Psicanálise, materialismo dialético- nada, nada; ficção- nada; nada parecia aplicável ao meu caso. Centauro, irremediavelmente centauro. E nenhuma explicação plausível” (página 76).

Guedali franze os olhos para que os cavalos da Bíblia se transformem magicamente em centauros e para que possa, assim, encontrar algum lugar a que pertença, mas o máximo que consegue é que estes se transformem em camelos, não conseguindo assim moldar as Escrituras de forma a que a elas possa, tal como o resto da sua família, pertencer.

Se tudo o que acima é dito é verdade, o que mais impressiona em O Centauro no Jardim é, todavia, o apuradíssimo sentido de humor de Scliar (note-se a este respeito o momento em que Guedali narra o momento em que a parteira lhe preparara cuidadosamente a cama depois do parto e acrescenta entre parêntesis: “pensaste em palha, parteira?
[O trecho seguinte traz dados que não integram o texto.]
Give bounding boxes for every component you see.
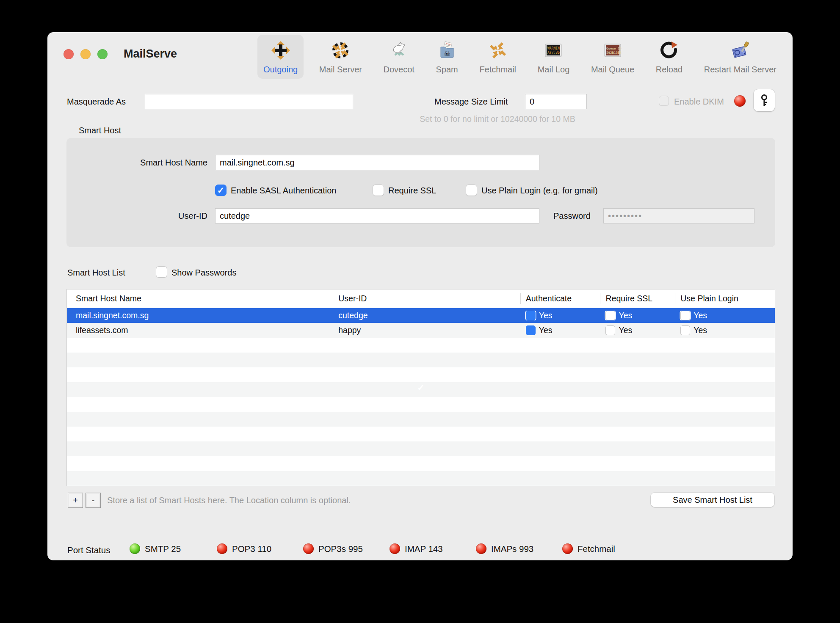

Confessa, pensaste em palha?” (página 28)) bem como a minúcia com que o escritor constrói esta fábula, fazendo sempre o seu enorme virtuosismo depender do interesse da história.

Nenhum pormenor é descurado por Scliar: desde os primeiros passos de Guedali que, sendo metade cavalo, são dados logo nos seus primeiros dias de vida (“as mãos ainda se movem sem propósito, incoordenadas, os olhos já não identificam as imagens nem os ouvidos os sons e já as patas transportam para cá e para lá um corpo que não se sustenta, que oscila grotescamente como o de um boneco” (página 45)) à descrição do momento em que, ao tentar, como todos os bebés fazem, meter o seu pé na boca, Guedali dá um coice em si próprio que o deixa a chorar, tudo na história aponta para uma coerência interna tremenda para a qual até as falhas narrativas contribuem, como se percebe no capítulo final do romance.

João Pedro Vala é aluno de doutoramento do Programa em Teoria da Literatura da Universidade de Lisboa.